(Records from a dataset)

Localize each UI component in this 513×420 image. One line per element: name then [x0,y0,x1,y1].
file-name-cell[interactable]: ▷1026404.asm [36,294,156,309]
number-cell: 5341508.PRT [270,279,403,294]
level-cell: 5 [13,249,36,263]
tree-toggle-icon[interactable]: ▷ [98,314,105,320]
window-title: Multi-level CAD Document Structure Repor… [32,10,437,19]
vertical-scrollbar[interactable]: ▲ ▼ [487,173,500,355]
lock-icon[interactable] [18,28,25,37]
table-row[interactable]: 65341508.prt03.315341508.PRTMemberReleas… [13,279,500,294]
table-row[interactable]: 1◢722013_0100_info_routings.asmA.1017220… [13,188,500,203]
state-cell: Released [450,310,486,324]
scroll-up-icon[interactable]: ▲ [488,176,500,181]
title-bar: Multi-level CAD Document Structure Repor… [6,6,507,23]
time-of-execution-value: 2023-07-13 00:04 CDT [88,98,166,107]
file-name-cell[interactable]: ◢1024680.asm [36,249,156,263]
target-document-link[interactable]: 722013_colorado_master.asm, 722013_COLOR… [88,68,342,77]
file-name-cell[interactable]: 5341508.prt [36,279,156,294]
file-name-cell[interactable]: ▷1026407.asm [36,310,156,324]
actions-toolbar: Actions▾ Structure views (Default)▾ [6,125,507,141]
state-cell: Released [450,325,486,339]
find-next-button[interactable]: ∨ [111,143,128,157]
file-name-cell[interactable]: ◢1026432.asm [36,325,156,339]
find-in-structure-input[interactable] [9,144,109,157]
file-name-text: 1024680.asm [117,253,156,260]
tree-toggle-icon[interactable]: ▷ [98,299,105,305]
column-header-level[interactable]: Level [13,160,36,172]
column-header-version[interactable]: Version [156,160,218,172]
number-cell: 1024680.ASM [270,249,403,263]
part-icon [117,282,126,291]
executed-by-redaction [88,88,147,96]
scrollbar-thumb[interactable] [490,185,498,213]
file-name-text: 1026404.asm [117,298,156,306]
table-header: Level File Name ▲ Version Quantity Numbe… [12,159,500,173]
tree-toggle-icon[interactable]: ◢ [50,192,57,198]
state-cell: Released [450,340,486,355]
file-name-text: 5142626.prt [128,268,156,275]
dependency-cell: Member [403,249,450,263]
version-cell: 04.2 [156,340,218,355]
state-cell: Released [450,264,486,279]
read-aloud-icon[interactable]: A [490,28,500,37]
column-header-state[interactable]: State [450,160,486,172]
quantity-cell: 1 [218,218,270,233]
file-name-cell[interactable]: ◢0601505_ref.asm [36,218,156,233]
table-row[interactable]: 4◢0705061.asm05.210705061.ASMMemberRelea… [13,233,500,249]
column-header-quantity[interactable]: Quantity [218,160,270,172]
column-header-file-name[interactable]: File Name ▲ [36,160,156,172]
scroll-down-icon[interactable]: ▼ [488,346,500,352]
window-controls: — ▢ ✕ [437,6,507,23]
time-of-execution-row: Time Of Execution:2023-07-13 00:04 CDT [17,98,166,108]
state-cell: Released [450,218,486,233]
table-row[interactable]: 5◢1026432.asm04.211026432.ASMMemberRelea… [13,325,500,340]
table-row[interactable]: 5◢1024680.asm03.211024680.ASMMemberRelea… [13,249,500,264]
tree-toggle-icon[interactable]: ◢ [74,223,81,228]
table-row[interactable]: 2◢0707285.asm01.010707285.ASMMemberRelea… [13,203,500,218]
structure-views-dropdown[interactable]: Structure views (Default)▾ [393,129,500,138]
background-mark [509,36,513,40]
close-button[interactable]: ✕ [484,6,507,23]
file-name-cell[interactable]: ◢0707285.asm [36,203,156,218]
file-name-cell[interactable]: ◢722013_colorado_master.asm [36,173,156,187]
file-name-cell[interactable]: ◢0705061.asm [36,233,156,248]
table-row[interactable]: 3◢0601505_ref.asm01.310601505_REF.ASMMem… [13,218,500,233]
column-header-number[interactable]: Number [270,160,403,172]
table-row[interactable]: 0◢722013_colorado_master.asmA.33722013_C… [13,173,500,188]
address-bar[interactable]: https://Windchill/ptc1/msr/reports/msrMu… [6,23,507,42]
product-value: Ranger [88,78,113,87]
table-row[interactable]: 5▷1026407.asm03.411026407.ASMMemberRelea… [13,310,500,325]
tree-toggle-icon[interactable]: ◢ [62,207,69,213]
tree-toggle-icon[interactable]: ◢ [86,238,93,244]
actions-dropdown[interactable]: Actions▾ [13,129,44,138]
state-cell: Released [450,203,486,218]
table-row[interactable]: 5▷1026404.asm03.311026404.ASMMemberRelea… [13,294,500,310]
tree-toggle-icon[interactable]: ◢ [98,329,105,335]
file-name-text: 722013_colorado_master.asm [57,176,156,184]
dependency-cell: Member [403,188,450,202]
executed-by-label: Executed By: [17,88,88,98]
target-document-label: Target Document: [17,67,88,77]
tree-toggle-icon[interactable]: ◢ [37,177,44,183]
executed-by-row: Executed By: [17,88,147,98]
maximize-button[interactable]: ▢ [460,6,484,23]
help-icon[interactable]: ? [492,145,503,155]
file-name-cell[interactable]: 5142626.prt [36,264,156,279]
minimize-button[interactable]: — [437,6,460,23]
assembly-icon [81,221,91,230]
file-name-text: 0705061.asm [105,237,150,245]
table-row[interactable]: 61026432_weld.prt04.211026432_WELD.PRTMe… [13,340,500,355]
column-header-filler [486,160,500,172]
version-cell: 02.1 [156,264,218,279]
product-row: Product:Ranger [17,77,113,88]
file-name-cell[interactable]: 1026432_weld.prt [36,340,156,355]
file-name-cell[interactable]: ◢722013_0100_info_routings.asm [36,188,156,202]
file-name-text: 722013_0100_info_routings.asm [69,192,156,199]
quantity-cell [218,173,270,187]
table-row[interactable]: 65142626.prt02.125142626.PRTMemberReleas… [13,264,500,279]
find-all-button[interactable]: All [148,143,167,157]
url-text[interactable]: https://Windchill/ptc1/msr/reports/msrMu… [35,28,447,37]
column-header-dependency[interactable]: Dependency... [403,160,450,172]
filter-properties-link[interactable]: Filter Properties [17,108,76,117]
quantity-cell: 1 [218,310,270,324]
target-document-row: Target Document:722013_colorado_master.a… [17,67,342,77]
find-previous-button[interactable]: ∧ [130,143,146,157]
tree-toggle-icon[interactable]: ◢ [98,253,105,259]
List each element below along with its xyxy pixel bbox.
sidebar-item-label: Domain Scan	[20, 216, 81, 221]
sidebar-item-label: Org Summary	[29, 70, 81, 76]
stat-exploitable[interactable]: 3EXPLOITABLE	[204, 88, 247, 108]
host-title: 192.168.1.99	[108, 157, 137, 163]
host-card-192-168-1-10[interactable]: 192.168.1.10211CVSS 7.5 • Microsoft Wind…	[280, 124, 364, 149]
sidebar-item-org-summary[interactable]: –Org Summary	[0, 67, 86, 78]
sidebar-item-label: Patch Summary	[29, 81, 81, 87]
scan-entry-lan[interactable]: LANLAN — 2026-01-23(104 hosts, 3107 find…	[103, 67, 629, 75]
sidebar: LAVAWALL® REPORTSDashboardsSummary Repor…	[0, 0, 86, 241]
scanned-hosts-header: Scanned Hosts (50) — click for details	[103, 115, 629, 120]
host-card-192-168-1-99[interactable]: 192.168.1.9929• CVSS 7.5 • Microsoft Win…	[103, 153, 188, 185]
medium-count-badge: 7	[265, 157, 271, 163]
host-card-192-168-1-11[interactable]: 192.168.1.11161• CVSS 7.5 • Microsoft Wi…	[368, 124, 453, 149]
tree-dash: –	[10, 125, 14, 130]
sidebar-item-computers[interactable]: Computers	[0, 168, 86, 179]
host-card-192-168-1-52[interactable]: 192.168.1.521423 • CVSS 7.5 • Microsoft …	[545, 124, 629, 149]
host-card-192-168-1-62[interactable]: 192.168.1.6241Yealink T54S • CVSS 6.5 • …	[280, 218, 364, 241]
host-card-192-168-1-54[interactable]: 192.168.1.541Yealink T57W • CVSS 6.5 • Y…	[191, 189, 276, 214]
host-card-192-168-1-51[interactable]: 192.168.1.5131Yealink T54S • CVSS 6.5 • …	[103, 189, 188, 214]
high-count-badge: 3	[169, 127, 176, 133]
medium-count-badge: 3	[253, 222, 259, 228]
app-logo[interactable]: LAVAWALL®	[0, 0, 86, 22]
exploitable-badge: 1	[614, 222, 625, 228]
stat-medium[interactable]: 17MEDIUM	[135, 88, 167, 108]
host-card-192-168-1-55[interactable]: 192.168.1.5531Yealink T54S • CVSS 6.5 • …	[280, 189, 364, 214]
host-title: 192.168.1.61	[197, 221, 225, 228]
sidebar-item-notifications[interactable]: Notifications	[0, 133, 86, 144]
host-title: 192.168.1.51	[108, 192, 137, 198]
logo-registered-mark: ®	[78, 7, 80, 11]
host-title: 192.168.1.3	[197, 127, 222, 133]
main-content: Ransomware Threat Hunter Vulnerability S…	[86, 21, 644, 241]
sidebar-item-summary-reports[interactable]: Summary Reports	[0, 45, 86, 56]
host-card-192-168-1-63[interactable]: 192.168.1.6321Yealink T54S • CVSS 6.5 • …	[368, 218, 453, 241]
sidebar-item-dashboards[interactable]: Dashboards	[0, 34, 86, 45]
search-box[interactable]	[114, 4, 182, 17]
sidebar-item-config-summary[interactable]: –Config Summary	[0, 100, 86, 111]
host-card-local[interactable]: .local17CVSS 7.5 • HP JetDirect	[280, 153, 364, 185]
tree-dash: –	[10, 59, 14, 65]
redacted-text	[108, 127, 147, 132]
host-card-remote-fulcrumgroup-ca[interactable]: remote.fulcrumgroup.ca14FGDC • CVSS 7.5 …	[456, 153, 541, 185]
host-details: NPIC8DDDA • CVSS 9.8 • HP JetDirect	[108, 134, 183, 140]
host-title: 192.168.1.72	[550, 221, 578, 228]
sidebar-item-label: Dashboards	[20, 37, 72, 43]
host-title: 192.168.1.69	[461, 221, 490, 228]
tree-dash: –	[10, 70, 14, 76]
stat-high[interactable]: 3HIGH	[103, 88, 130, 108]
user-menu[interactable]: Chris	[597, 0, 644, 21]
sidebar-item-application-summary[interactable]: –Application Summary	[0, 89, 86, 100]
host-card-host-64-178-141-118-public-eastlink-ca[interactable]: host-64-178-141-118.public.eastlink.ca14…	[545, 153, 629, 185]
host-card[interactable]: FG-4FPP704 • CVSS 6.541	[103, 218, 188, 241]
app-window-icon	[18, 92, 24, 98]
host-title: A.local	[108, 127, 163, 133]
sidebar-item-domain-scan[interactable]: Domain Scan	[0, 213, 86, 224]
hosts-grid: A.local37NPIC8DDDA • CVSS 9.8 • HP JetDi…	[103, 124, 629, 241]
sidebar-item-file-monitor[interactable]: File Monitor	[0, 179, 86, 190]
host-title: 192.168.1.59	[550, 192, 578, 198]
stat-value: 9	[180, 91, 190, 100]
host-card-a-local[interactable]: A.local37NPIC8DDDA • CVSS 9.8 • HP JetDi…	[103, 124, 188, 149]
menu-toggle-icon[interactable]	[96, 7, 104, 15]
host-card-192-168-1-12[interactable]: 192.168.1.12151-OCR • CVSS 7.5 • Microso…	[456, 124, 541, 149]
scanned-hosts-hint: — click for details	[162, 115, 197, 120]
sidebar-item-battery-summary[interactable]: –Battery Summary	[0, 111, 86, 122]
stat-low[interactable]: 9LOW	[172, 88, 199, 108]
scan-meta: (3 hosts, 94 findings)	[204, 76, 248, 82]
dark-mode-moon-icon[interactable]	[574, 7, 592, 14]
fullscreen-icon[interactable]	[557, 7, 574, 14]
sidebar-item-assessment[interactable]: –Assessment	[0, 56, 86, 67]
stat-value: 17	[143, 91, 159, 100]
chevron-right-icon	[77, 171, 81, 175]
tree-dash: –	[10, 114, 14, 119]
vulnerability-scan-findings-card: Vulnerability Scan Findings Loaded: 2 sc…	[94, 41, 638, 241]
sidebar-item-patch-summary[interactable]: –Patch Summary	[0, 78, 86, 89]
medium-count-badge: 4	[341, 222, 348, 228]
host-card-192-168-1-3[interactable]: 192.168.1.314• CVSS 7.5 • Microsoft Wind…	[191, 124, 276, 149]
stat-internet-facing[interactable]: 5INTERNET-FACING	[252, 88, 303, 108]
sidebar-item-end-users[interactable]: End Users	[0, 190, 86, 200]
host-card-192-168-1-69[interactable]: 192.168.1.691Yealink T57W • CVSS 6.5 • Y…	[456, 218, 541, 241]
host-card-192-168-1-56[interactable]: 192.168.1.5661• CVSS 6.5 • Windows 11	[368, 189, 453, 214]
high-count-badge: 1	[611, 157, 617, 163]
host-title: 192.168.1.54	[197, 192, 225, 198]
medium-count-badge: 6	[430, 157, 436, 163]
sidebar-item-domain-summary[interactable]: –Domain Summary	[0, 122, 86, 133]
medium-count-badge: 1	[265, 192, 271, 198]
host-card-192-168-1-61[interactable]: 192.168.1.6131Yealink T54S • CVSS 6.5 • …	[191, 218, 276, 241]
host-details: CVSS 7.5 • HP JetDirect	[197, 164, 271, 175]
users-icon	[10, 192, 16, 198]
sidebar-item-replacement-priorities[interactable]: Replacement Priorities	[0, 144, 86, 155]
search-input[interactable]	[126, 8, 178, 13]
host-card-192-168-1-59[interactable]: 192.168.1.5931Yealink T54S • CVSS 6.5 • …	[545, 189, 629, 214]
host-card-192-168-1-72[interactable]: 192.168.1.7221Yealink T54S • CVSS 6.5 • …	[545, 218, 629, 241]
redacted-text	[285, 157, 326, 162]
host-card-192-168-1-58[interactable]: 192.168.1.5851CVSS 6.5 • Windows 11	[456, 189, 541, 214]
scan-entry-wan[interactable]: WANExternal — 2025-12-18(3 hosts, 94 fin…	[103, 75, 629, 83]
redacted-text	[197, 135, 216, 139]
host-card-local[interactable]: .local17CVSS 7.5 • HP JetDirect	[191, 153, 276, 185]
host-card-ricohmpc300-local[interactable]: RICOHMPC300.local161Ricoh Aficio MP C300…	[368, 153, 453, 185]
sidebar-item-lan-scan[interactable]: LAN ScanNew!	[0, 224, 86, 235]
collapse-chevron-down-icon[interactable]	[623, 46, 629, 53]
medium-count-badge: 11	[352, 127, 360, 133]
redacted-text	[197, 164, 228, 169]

## Exercise
Scan the entries above for the string "exploitable" and copy each line containing it.

## Written answer
stat-exploitable[interactable]: 3EXPLOITABLE	[204, 88, 247, 108]
exploitable-badge: 1	[614, 222, 625, 228]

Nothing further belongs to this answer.